YOUR ASSIGNMENT - Copy out only the span from the line with "from the insurance" to the end of the data, both ends kept, word for word.
★ ★ ★ ★ ★
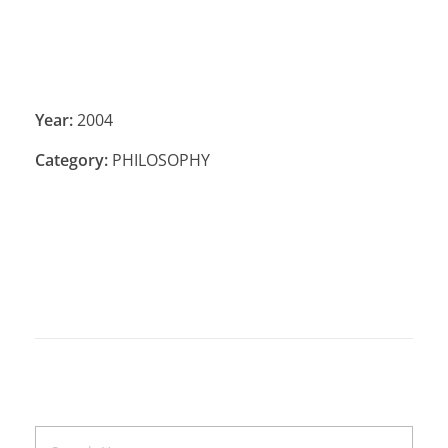
Year:
2004
Category:
PHILOSOPHY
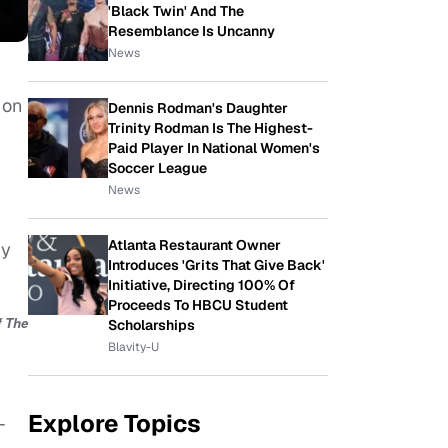
'Black Twin' And The
Resemblance Is Uncanny
News
 on
Dennis Rodman's Daughter
Trinity Rodman Is The Highest-
Paid Player In National Women's
Soccer League
News
Atlanta Restaurant Owner
Sy
Introduces 'Grits That Give Back'
Initiative, Directing 100% Of
Proceeds To HBCU Student
f The
Scholarships
Blavity-U
Explore Topics
-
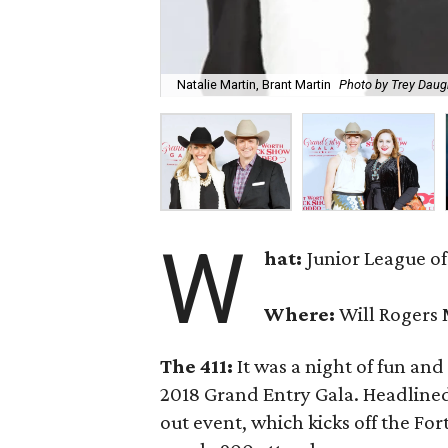
Natalie Martin, Brant Martin
Photo by Trey Daug
W
hat:
Junior League of
Where:
Will Rogers
The 411:
It was a night of fun and
2018 Grand Entry Gala. Headline
out event, which kicks off the F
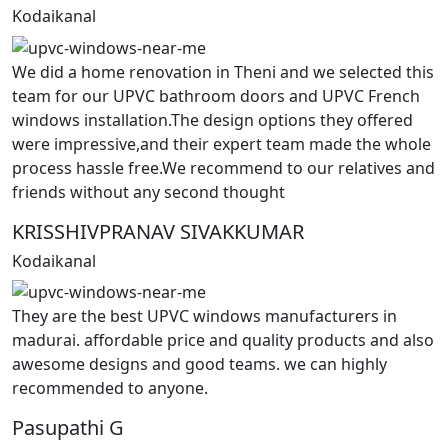
Kodaikanal
We did a home renovation in Theni and we selected this
team for our UPVC bathroom doors and UPVC French
windows installation.The design options they offered
were impressive,and their expert team made the whole
process hassle free.We recommend to our relatives and
friends without any second thought
KRISSHIVPRANAV SIVAKKUMAR
Kodaikanal
They are the best UPVC windows manufacturers in
madurai. affordable price and quality products and also
awesome designs and good teams. we can highly
recommended to anyone.
Pasupathi G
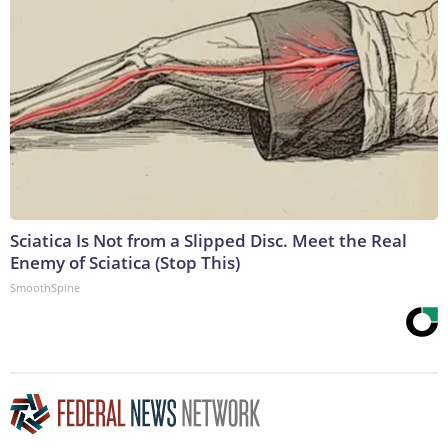
Sciatica Is Not from a Slipped Disc. Meet the Real
Enemy of Sciatica (Stop This)
SmoothSpine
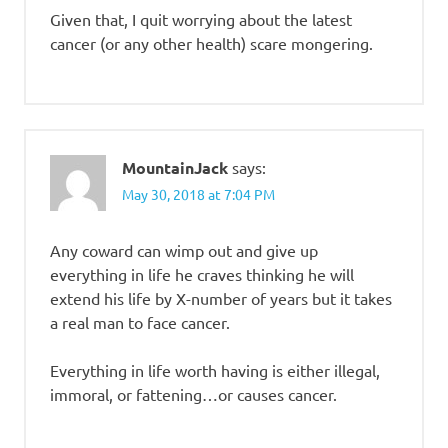
Given that, I quit worrying about the latest
cancer (or any other health) scare mongering.
MountainJack
says:
May 30, 2018 at 7:04 PM
Any coward can wimp out and give up
everything in life he craves thinking he will
extend his life by X-number of years but it takes
a real man to face cancer.
Everything in life worth having is either illegal,
immoral, or fattening…or causes cancer.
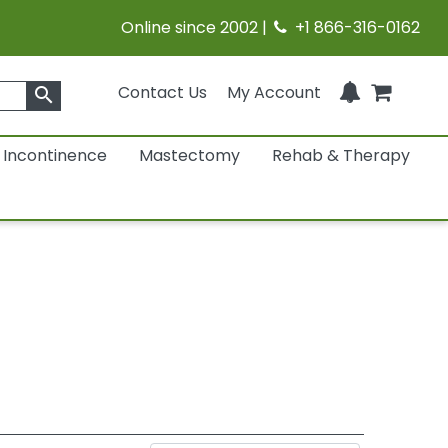
Online since 2002 |
+1 866-316-0162
Contact Us
My Account
search
Incontinence
Mastectomy
Rehab & Therapy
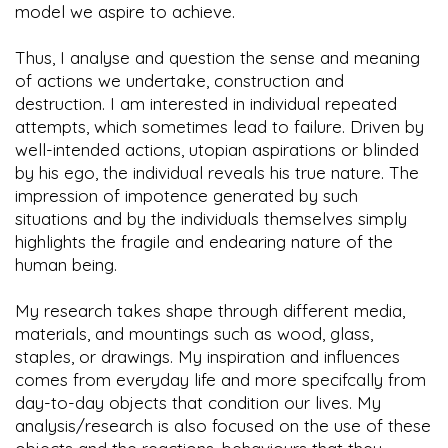
model we aspire to achieve.
Thus, I analyse and question the sense and meaning
of actions we undertake, construction and
destruction. I am interested in individual repeated
attempts, which sometimes lead to failure. Driven by
well-intended actions, utopian aspirations or blinded
by his ego, the individual reveals his true nature. The
impression of impotence generated by such
situations and by the individuals themselves simply
highlights the fragile and endearing nature of the
human being.
My research takes shape through different media,
materials, and mountings such as wood, glass,
staples, or drawings. My inspiration and influences
comes from everyday life and more specifcally from
day-to-day objects that condition our lives. My
analysis/research is also focused on the use of these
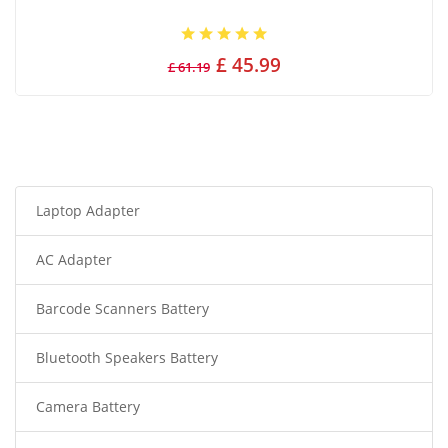
£ 45.99
£ 61.19
Laptop Adapter
AC Adapter
Barcode Scanners Battery
Bluetooth Speakers Battery
Camera Battery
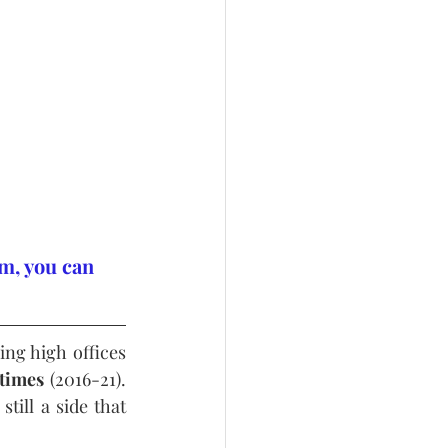
m, you can 
g high offices 
 times
 (2016-21). 
till a side that 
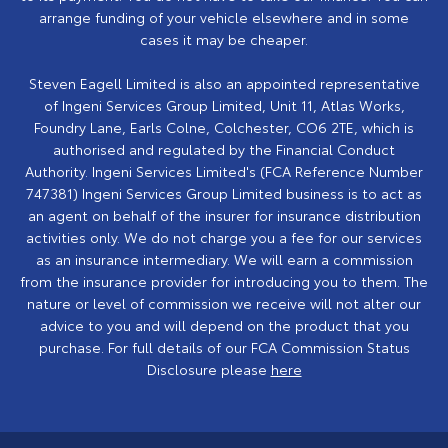
arrange funding of your vehicle elsewhere and in some
cases it may be cheaper.
Steven Eagell Limited is also an appointed representative
of Ingeni Services Group Limited, Unit 11, Atlas Works,
Foundry Lane, Earls Colne, Colchester, CO6 2TE, which is
authorised and regulated by the Financial Conduct
Authority. Ingeni Services Limited's (FCA Reference Number
747381) Ingeni Services Group Limited business is to act as
an agent on behalf of the insurer for insurance distribution
activities only. We do not charge you a fee for our services
as an insurance intermediary. We will earn a commission
from the insurance provider for introducing you to them. The
nature or level of commission we receive will not alter our
advice to you and will depend on the product that you
purchase. For full details of our FCA Commission Status
Disclosure please
here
★ ★ ★ ★ ★
SOLUTION TO THE EXERCISE -
from the insurance provider for introducing you to them. The
nature or level of commission we receive will not alter our
advice to you and will depend on the product that you
purchase. For full details of our FCA Commission Status
Disclosure please
here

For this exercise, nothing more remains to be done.